Scientists stress that the globe has already passed dangerous thresholds for greenhouse gas emissions, so reductions aren’t adequate. We need to get them as close to zero as possible as fast as possible, many contend.
“The target that has been talked about in international negotiations for two degrees of warming is actually a prescription for long-term disaster,” said James Hansen, the longtime NASA climate scientist, according to Rolling Stone.
Yet studies show that available clean energy options, even if ramped up aggressively, can’t get the world to that point.
California, one of the few states taking serious steps on this issue, passed a 2006 law that mandates cutting greenhouse gas emissions to 80 percent below 1990 levels by 2050. A 2011 report by the California Council on Science and Technology found even that goal isn’t achievable with existing clean energy options like solar and wind power.
That means more capital — public and private — needs to funnel into the messy process of discovery, including areas that will turn out to be false paths. It’s no small feat to overhaul an entrenched sector and achieve fundamental breakthroughs in energy technology, the report makes clear.

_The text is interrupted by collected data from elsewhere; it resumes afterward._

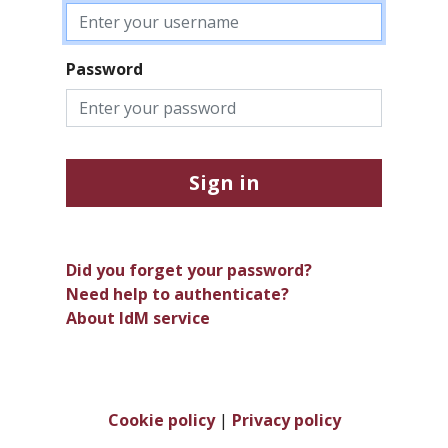
Password
Sign in
Did you forget your password?
Need help to authenticate?
About IdM service
Cookie policy
|
Privacy policy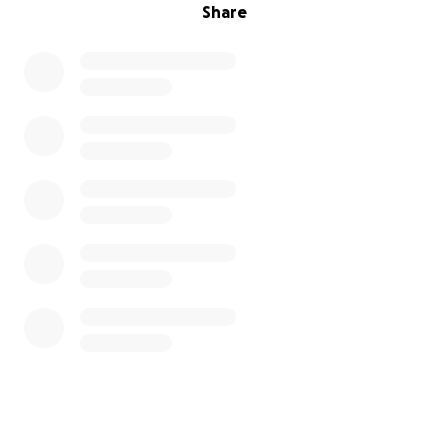
Share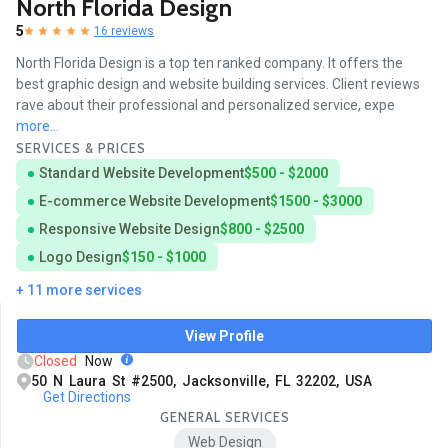
North Florida Design
5
16 reviews
North Florida Design is a top ten ranked company. It offers the
best graphic design and website building services. Client reviews
rave about their professional and personalized service, expe
more...
SERVICES & PRICES
Standard Website Development
$500 - $2000
E-commerce Website Development
$1500 - $3000
Responsive Website Design
$800 - $2500
Logo Design
$150 - $1000
+ 11 more services
View Profile
Closed
Now
50 N Laura St #2500, Jacksonville, FL 32202, USA
Get Directions
GENERAL SERVICES
Web Design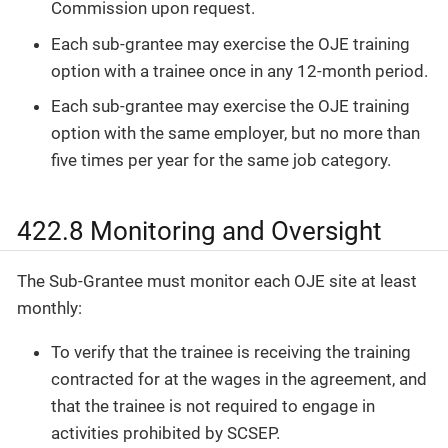
Commission upon request.
Each sub-grantee may exercise the OJE training
option with a trainee once in any 12-month period.
Each sub-grantee may exercise the OJE training
option with the same employer, but no more than
five times per year for the same job category.
422.8 Monitoring and Oversight
The Sub-Grantee must monitor each OJE site at least
monthly:
To verify that the trainee is receiving the training
contracted for at the wages in the agreement, and
that the trainee is not required to engage in
activities prohibited by SCSEP.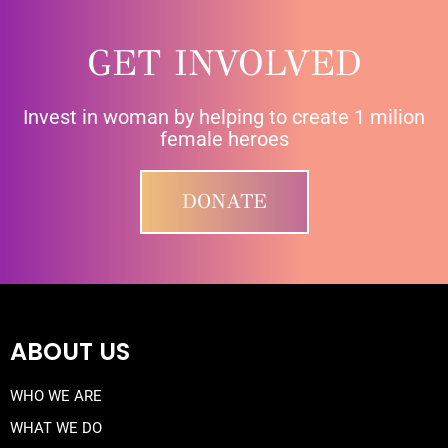
GET INVOLVED
Invest in woman by helping to create 1 milion
female heroes
DONATE
ABOUT US
WHO WE ARE
WHAT WE DO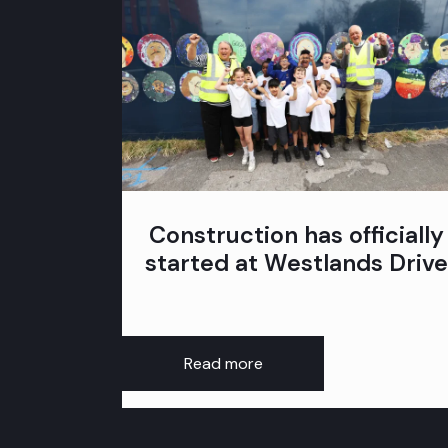
Construction has officially
started at Westlands Drive
Read more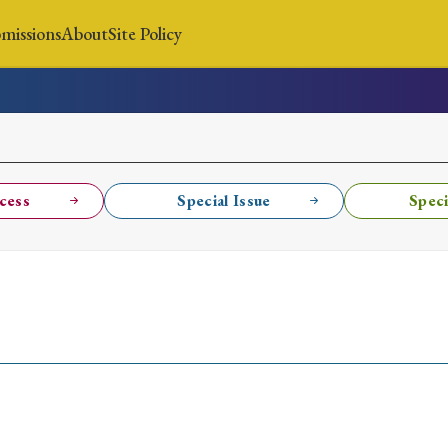
missions
About
Site Policy
News
Submissions
About
Site Policy
cess
Special Issue
Speci
Search
Special Issue
Special Section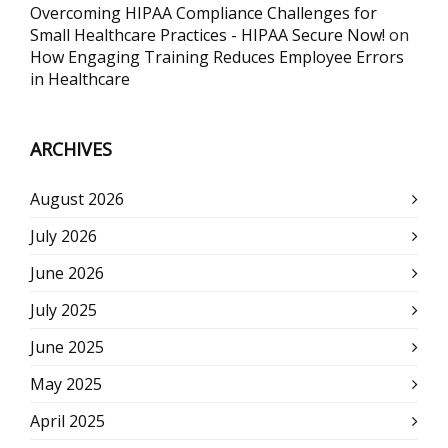
Overcoming HIPAA Compliance Challenges for
Small Healthcare Practices - HIPAA Secure Now!
on
How Engaging Training Reduces Employee Errors
in Healthcare
ARCHIVES
August 2026
July 2026
June 2026
July 2025
June 2025
May 2025
April 2025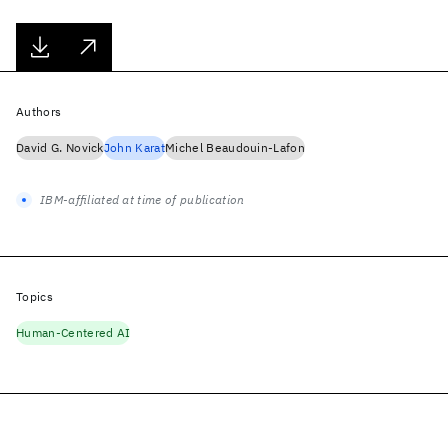
Authors
David G. Novick
John Karat
Michel Beaudouin-Lafon
IBM-affiliated at time of publication
Topics
Human-Centered AI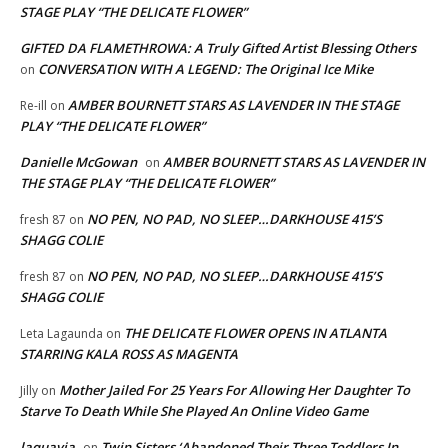
STAGE PLAY “THE DELICATE FLOWER”
GIFTED DA FLAMETHROWA: A Truly Gifted Artist Blessing Others
CONVERSATION WITH A LEGEND: The Original Ice Mike
on
AMBER BOURNETT STARS AS LAVENDER IN THE STAGE
Re-ill
on
PLAY “THE DELICATE FLOWER”
Danielle McGowan
AMBER BOURNETT STARS AS LAVENDER IN
on
THE STAGE PLAY “THE DELICATE FLOWER”
NO PEN, NO PAD, NO SLEEP…DARKHOUSE 415’S
fresh 87
on
SHAGG COLIE
NO PEN, NO PAD, NO SLEEP…DARKHOUSE 415’S
fresh 87
on
SHAGG COLIE
THE DELICATE FLOWER OPENS IN ATLANTA
Leta Lagaunda
on
STARRING KALA ROSS AS MAGENTA
Mother Jailed For 25 Years For Allowing Her Daughter To
Jilly
on
Starve To Death While She Played An Online Video Game
laquavia
Twin Sisters ‘Abandoned Their Three Toddlers In
on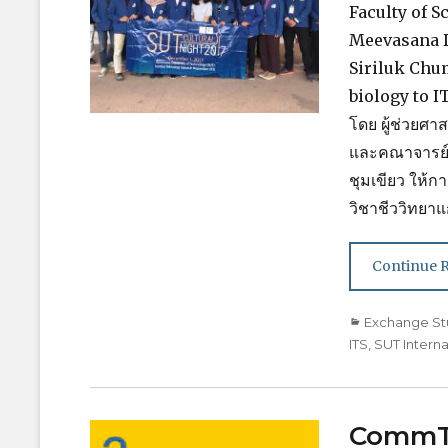
Faculty of S
Meevasana De
Siriluk Chu
biology to IT
โดย ผู้ช่วยศา
และคณาจารย์จ
ชุมเขียว ให้
วิชาชีววิทยา
Continue 
Categories
Exchange St
ITS
,
SUT Interna
CommTE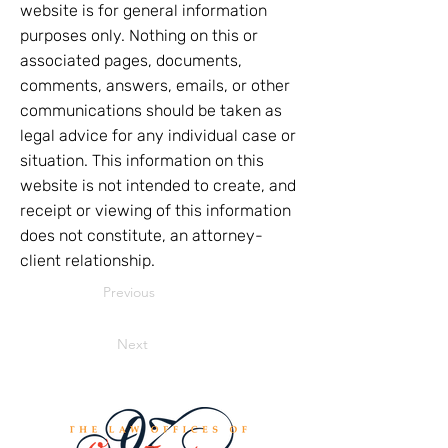
website is for general information
purposes only. Nothing on this or
associated pages, documents,
comments, answers, emails, or other
communications should be taken as
legal advice for any individual case or
situation. This information on this
website is not intended to create, and
receipt or viewing of this information
does not constitute, an attorney-
client relationship.
Previous
Next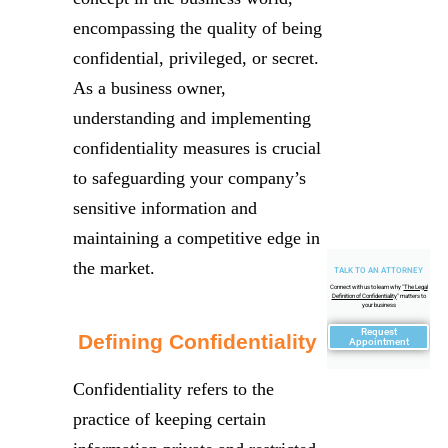
encompassing the quality of being
confidential, privileged, or secret.
As a business owner,
understanding and implementing
confidentiality measures is crucial
to safeguarding your company’s
sensitive information and
maintaining a competitive edge in
the market.
TALK TO AN ATTORNEY
Connect with us to learn why "
The Legal
Definition of Confidentiality
" matters to
your business
Request
Defining Confidentiality
Appointment
Confidentiality refers to the
practice of keeping certain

“All of these solutions would require intensive and sustained investment in new technologies plus innovation to bridge from the laboratory to reliable operating systems in relatively short timeframes,” it said.
The program defended its coverage, saying in a statement provided to Re/code: “’60 Minutes’ has a rich history of reporting about climate change. Last night’s story focused on the effectiveness of some of the biggest energy tech efforts to combat it.”
(Full disclosure: NBCUniversal News Group, a competitor of CBS, is an investor in Re/code.)
Prominent climate scientist Ken Caldeira — who didn’t see the “60 Minutes” program and wasn’t commenting on it specifically — said the government does need to be thoughtful about its support for clean energy.
He points to the example of Solyndra, the solar company that went bankrupt after receiving more than half a billion dollars in federal loan guarantees. “There are interesting questions about what sorts of investments and vehicles governments should use to spur innovation,” said Caldeira, who works at the Carnegie Institution on the Stanford campus, in an email. “That said, we need to be thinking in terms of a portfolio and expect some individual investments to go bust.”